■ **TASK DATA**:

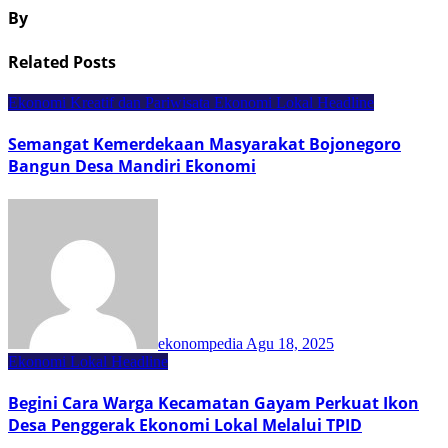
By
Related Posts
Ekonomi Kreatif dan Pariwisata
Ekonomi Lokal
Headline
Semangat Kemerdekaan Masyarakat Bojonegoro
Bangun Desa Mandiri Ekonomi
ekonompedia
Agu 18, 2025
Ekonomi Lokal
Headline
Begini Cara Warga Kecamatan Gayam Perkuat Ikon
Desa Penggerak Ekonomi Lokal Melalui TPID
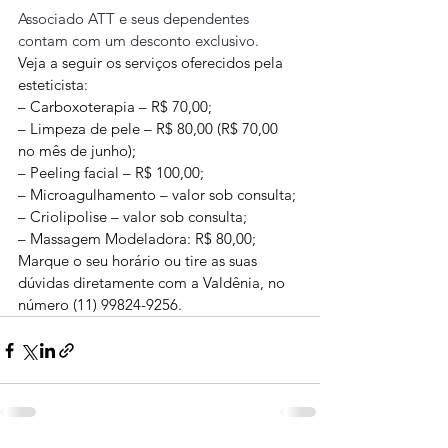
Associado ATT e seus dependentes 
contam com um desconto exclusivo. 
Veja a seguir os serviços oferecidos pela 
esteticista: 
– Carboxoterapia – R$ 70,00;
– Limpeza de pele – R$ 80,00 (R$ 70,00 
no mês de junho);
– Peeling facial – R$ 100,00;
– Microagulhamento – valor sob consulta;
– Criolipolise – valor sob consulta;
– Massagem Modeladora: R$ 80,00;
Marque o seu horário ou tire as suas 
dúvidas diretamente com a Valdênia, no 
número (11) 99824-9256.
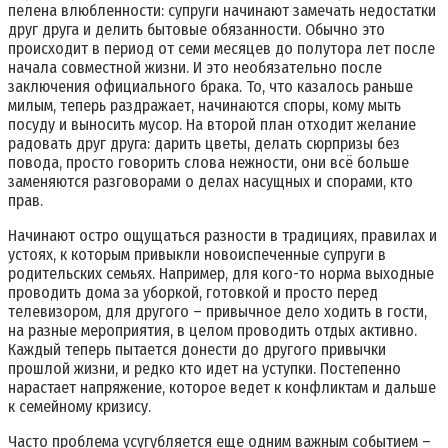
пелена влюбленности: супруги начинают замечать недостатки
друг друга и делить бытовые обязанности. Обычно это
происходит в период от семи месяцев до полутора лет после
начала совместной жизни. И это необязательно после
заключения официального брака. То, что казалось раньше
милым, теперь раздражает, начинаются споры, кому мыть
посуду и выносить мусор. На второй план отходит желание
радовать друг друга: дарить цветы, делать сюрпризы без
повода, просто говорить слова нежности, они всё больше
заменяются разговорами о делах насущных и спорами, кто
прав.
Начинают остро ощущаться разности в традициях, правилах и
устоях, к которым привыкли новоиспеченные супруги в
родительских семьях. Например, для кого-то норма выходные
проводить дома за уборкой, готовкой и просто перед
телевизором, для другого – привычное дело ходить в гости,
на разные мероприятия, в целом проводить отдых активно.
Каждый теперь пытается донести до другого привычки
прошлой жизни, и редко кто идет на уступки. Постепенно
нарастает напряжение, которое ведет к конфликтам и дальше
к семейному кризису.
Часто проблема усугубляется еще одним важным событием –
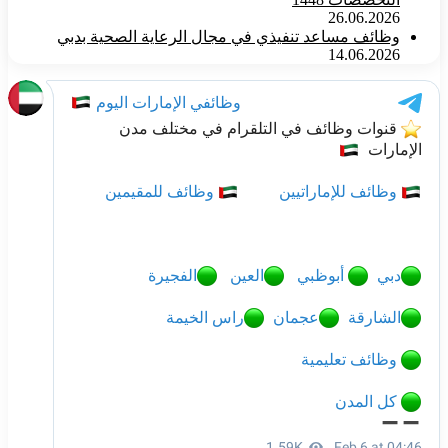
26.06.2026
وظائف مساعد تنفيذي في مجال الرعاية الصحية بدبي
14.06.2026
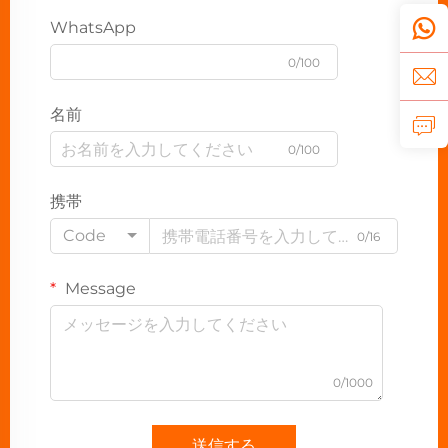
WhatsApp
0/100
名前
0/100
携帯
Code
0/16
Message
0/1000
送信する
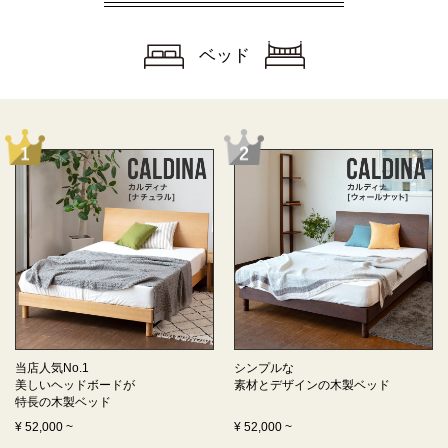
ベッド
当店人気No.1
シンプルな
美しいヘッドボードが
素材とデザインの
木製ベッド
特長の
木製ベッド
¥
52,000
~
¥
52,000
~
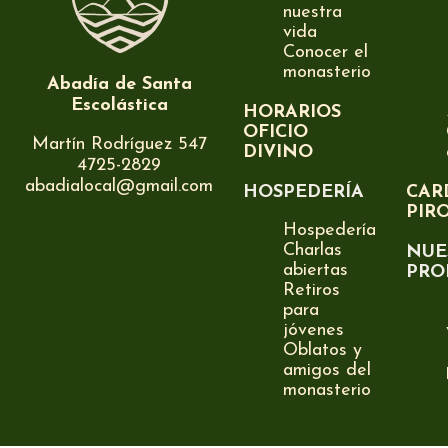
nuestra
vida
Conocer el
monasterio
Abadía de Santa
Escolástica
HORARIOS
OFICIO
Martín Rodríguez 547
DIVINO
4725-2829
abadialocal@gmail.com
HOSPEDERÍA
CAR
PIR
Hospedería
Charlas
NUE
abiertas
PRO
Retiros
para
jóvenes
Oblatos y
amigos del
monasterio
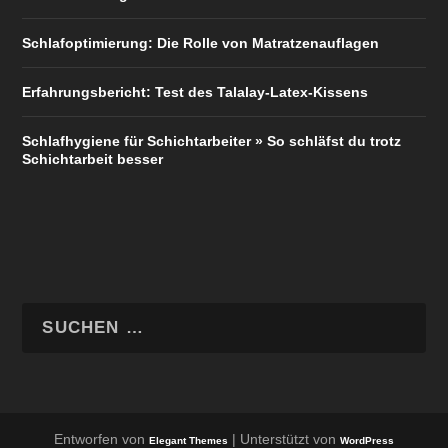
Schlafoptimierung: Die Rolle von Matratzenauflagen
Erfahrungsbericht: Test des Talalay-Latex-Kissens
Schlafhygiene für Schichtarbeiter » So schläfst du trotz
Schichtarbeit besser
Entworfen von
| Unterstützt von
Elegant Themes
WordPress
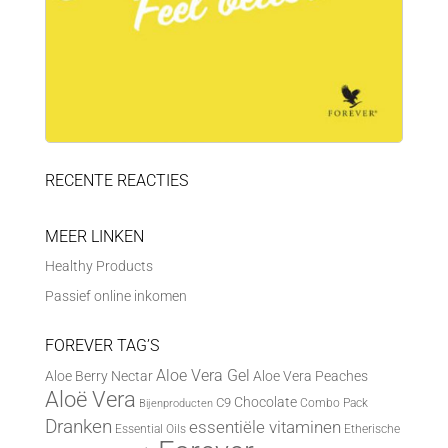
RECENTE REACTIES
MEER LINKEN
Healthy Products
Passief online inkomen
FOREVER TAG’S
Aloe Vera Gel
Aloe Berry Nectar
Aloe Vera Peaches
Aloë Vera
Chocolate
C9
Combo Pack
Bijenproducten
Dranken
essentiële vitaminen
Essential Oils
Etherische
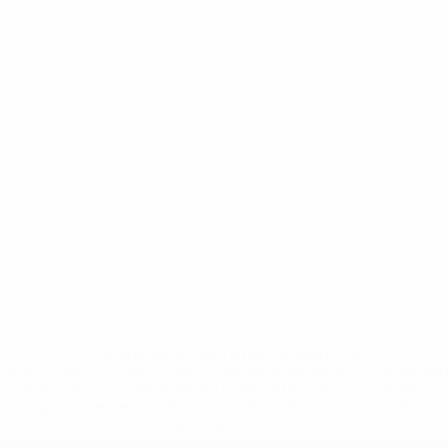
* Suspendue jusqu'à nouvel ordre. <a
href='https://fr.uefa.com/insideuefa/mediaservices/media
148df3adfcb7-1e200e38ed6f-1000--fifa-uefa-suspendem-
equipas-e-seleccoes-russas-de-todas-as-prov/' >En
savoir plus</a>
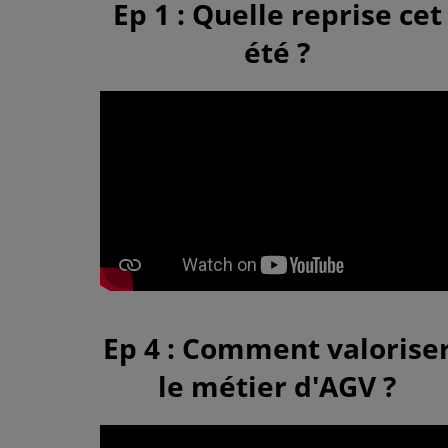
Ep 1 : Quelle reprise cet
été ?
Ep 4 : Comment valorise
le métier d'AGV ?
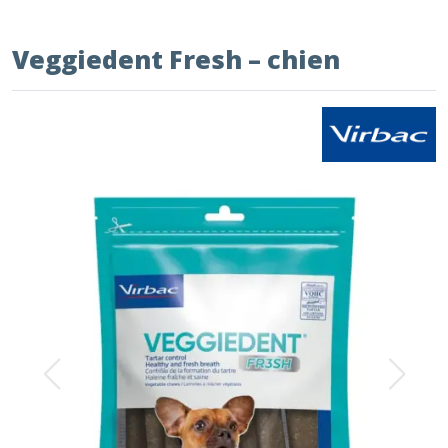
Veggiedent Fresh – chien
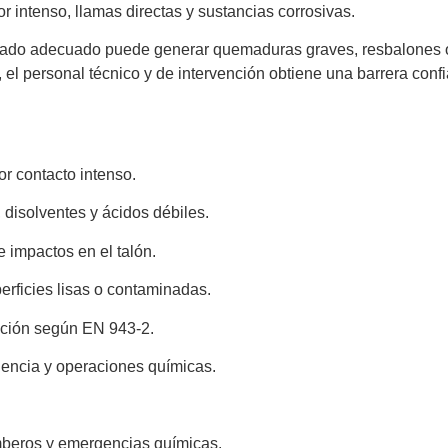
lor intenso, llamas directas y sustancias corrosivas.
alzado adecuado puede generar quemaduras graves, resbalones o
, el personal técnico y de intervención obtiene una barrera con
or contacto intenso.
, disolventes y ácidos débiles.
 impactos en el talón.
perficies lisas o contaminadas.
nción según EN 943-2.
encia y operaciones químicas.
beros y emergencias químicas.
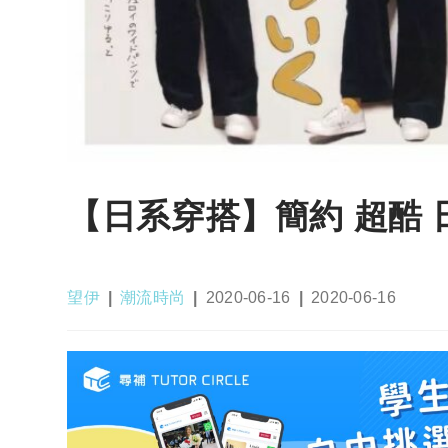
【日系穿搭】簡約 超酷 
Post
Post
Post
Post
望伊
潮流時尚
2020-06-16
2020-06-16
author:
category:
published:
last
modified:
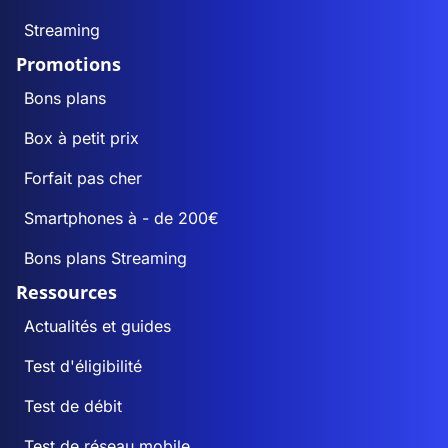
Streaming
Promotions
Bons plans
Box à petit prix
Forfait pas cher
Smartphones à - de 200€
Bons plans Streaming
Ressources
Actualités et guides
Test d'éligibilité
Test de débit
Test de réseau mobile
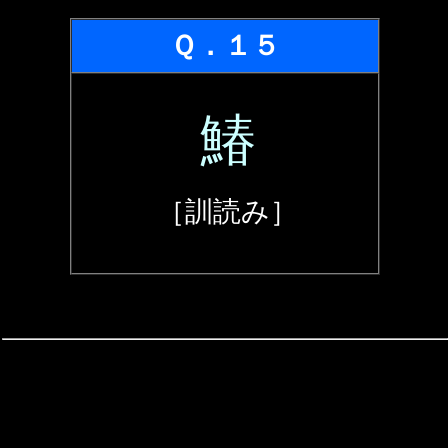
Ｑ．１５
鰆
［訓読み］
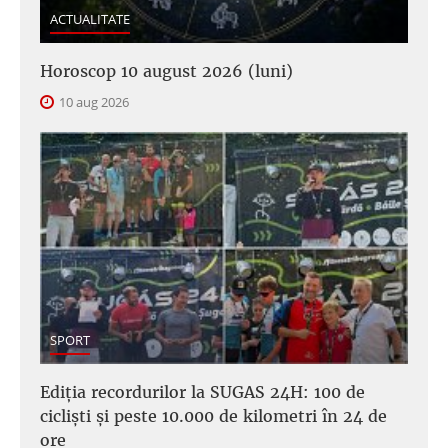
ACTUALITATE
Horoscop 10 august 2026 (luni)
10 aug 2026
SPORT
Ediția recordurilor la SUGAS 24H: 100 de
cicliști și peste 10.000 de kilometri în 24 de
ore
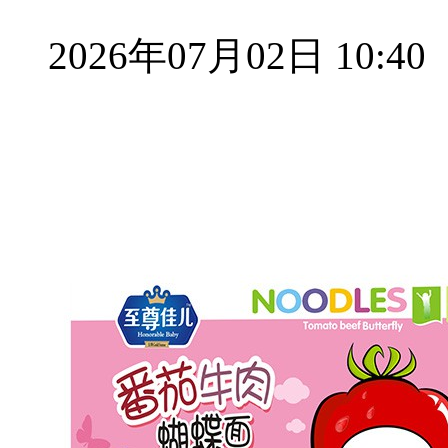
2026年07月02日 10:40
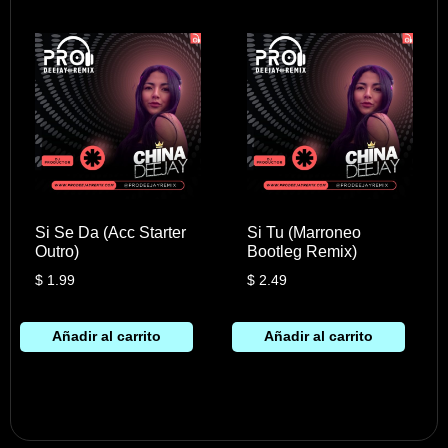
Si Se Da (Acc Starter
Si Tu (Marroneo
Outro)
Bootleg Remix)
$
1.99
$
2.49
Añadir al carrito
Añadir al carrito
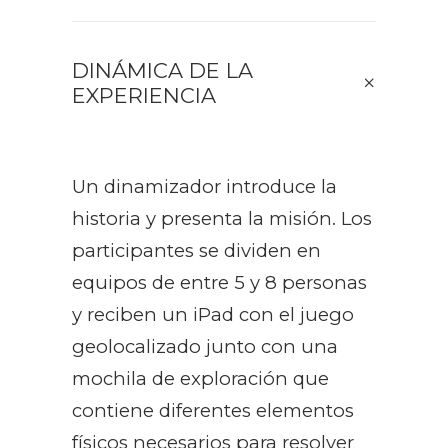
DINÁMICA DE LA
EXPERIENCIA
Un dinamizador introduce la
historia y presenta la misión. Los
participantes se dividen en
equipos de entre 5 y 8 personas
y reciben un iPad con el juego
geolocalizado junto con una
mochila de exploración que
contiene diferentes elementos
físicos necesarios para resolver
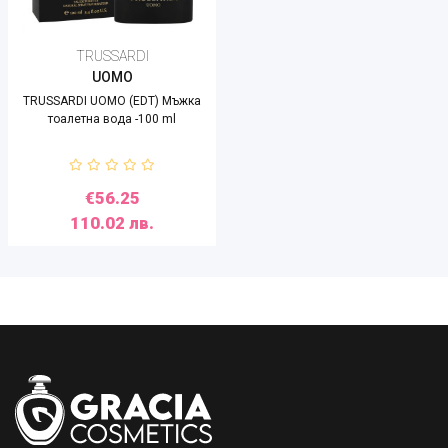
TRUSSARDI
UOMO
TRUSSARDI UOMO (EDT) Мъжка
тоалетна вода -100 ml
€56.25
110.02 лв.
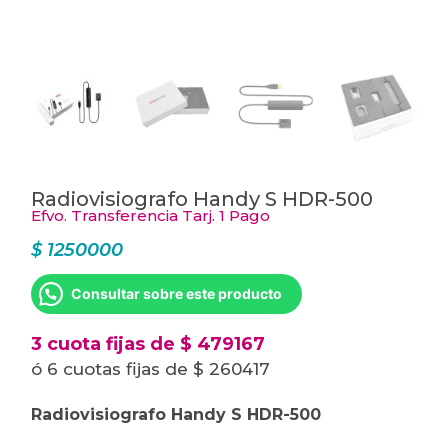
Radiovisiografo Handy S HDR-500
Efvo. Transferencia Tarj. 1 Pago
$
1250000
Consultar sobre este producto
3 cuota fijas de $ 479167
ó 6 cuotas fijas de $ 260417
Radiovisiografo Handy S HDR-500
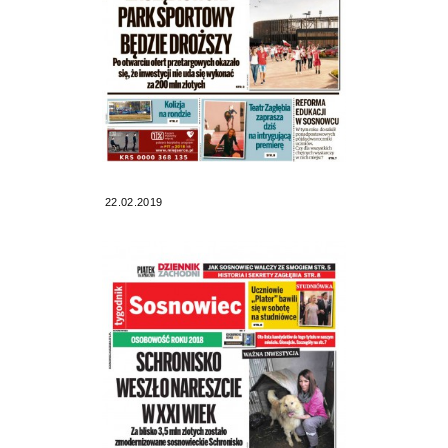
22.02.2019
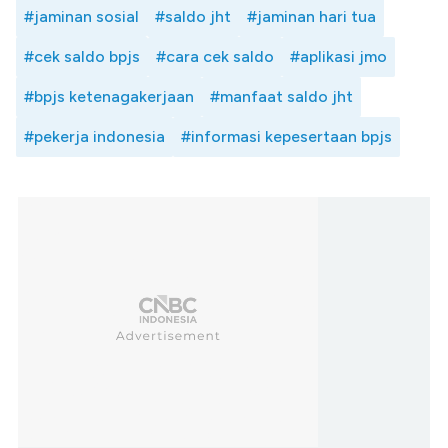
#jaminan sosial
#saldo jht
#jaminan hari tua
#cek saldo bpjs
#cara cek saldo
#aplikasi jmo
#bpjs ketenagakerjaan
#manfaat saldo jht
#pekerja indonesia
#informasi kepesertaan bpjs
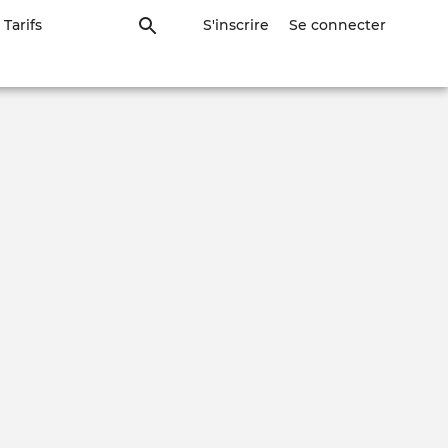
Tarifs
S'inscrire
Se connecter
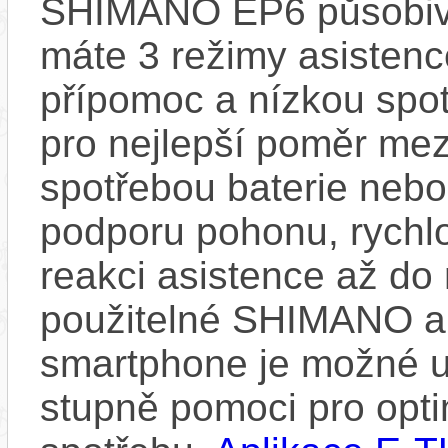
SHIMANO EP6 působivě
máte 3 režimy asisten
přípomoc a nízkou spot
pro nejlepší poměr me
spotřebou baterie neb
podporu pohonu, rychlo
reakci asistence až d
použitelné SHIMANO a
smartphone je možné upr
stupně pomoci pro opti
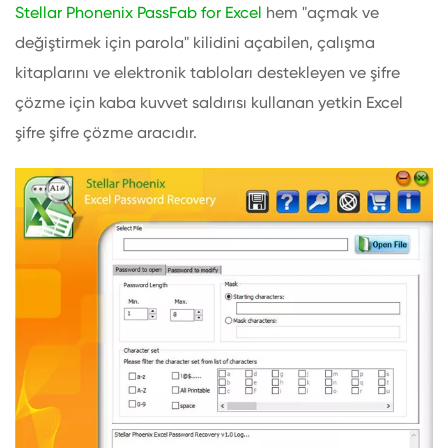
Stellar Phonenix PassFab for Excel
hem "açmak ve
değiştirmek için parola" kilidini açabilen, çalışma
kitaplarını ve elektronik tabloları destekleyen ve şifre
çözme için kaba kuvvet saldırısı kullanan yetkin Excel
şifre şifre çözme aracıdır.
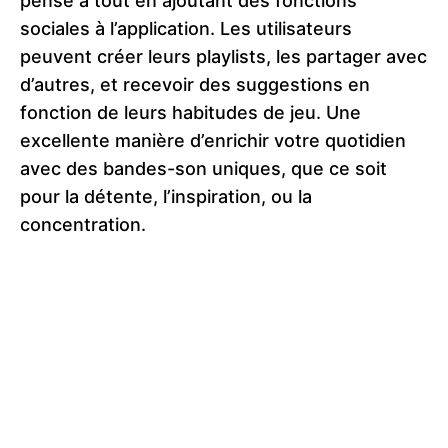
pensé à tout en ajoutant des fonctions
sociales à l’application. Les utilisateurs
peuvent créer leurs playlists, les partager avec
d’autres, et recevoir des suggestions en
fonction de leurs habitudes de jeu. Une
excellente manière d’enrichir votre quotidien
avec des bandes-son uniques, que ce soit
pour la détente, l’inspiration, ou la
concentration.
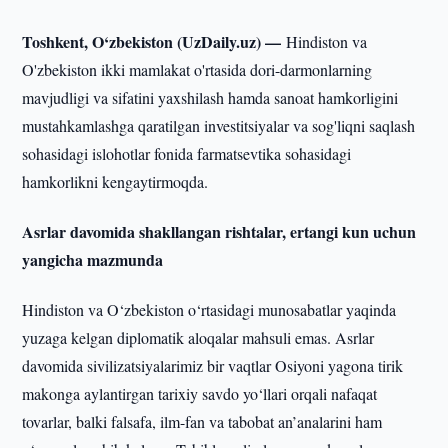
Toshkent, O‘zbekiston (UzDaily.uz) —
Hindiston va
O'zbekiston ikki mamlakat o'rtasida dori-darmonlarning
mavjudligi va sifatini yaxshilash hamda sanoat hamkorligini
mustahkamlashga qaratilgan investitsiyalar va sog'liqni saqlash
sohasidagi islohotlar fonida farmatsevtika sohasidagi
hamkorlikni kengaytirmoqda.
Asrlar davomida shakllangan rishtalar, ertangi kun uchun
yangicha mazmunda
Hindiston va O‘zbekiston o‘rtasidagi munosabatlar yaqinda
yuzaga kelgan diplomatik aloqalar mahsuli emas. Asrlar
davomida sivilizatsiyalarimiz bir vaqtlar Osiyoni yagona tirik
makonga aylantirgan tarixiy savdo yo‘llari orqali nafaqat
tovarlar, balki falsafa, ilm-fan va tabobat an’analarini ham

■ **WHAT THE TASK ASKS**:
Repeat verbatim the lines between the start of the data and the line containing "милым, теперь раздражает, начинаются", both ends included, omitting all pictures.

■ **EXERCISE ANSWER**:
By
Related Posts
Ekonomi Kreatif dan Pariwisata
Ekonomi Lokal
Headline
Semangat Kemerdekaan Masyarakat Bojonegoro
Bangun Desa Mandiri Ekonomi
ekonompedia
Agu 18, 2025
Ekonomi Lokal
Headline
Begini Cara Warga Kecamatan Gayam Perkuat Ikon
Desa Penggerak Ekonomi Lokal Melalui TPID
Associado ATT e seus dependentes 
contam com um desconto exclusivo. 
Veja a seguir os serviços oferecidos pela 
esteticista: 
– Carboxoterapia – R$ 70,00;
– Limpeza de pele – R$ 80,00 (R$ 70,00 
no mês de junho);
– Peeling facial – R$ 100,00;
– Microagulhamento – valor sob consulta;
– Criolipolise – valor sob consulta;
– Massagem Modeladora: R$ 80,00;
Marque o seu horário ou tire as suas 
dúvidas diretamente com a Valdênia, no 
número (11) 99824-9256.
пелена влюбленности: супруги начинают замечать недостатки
друг друга и делить бытовые обязанности. Обычно это
происходит в период от семи месяцев до полутора лет после
начала совместной жизни. И это необязательно после
заключения официального брака. То, что казалось раньше
милым, теперь раздражает, начинаются споры, кому мыть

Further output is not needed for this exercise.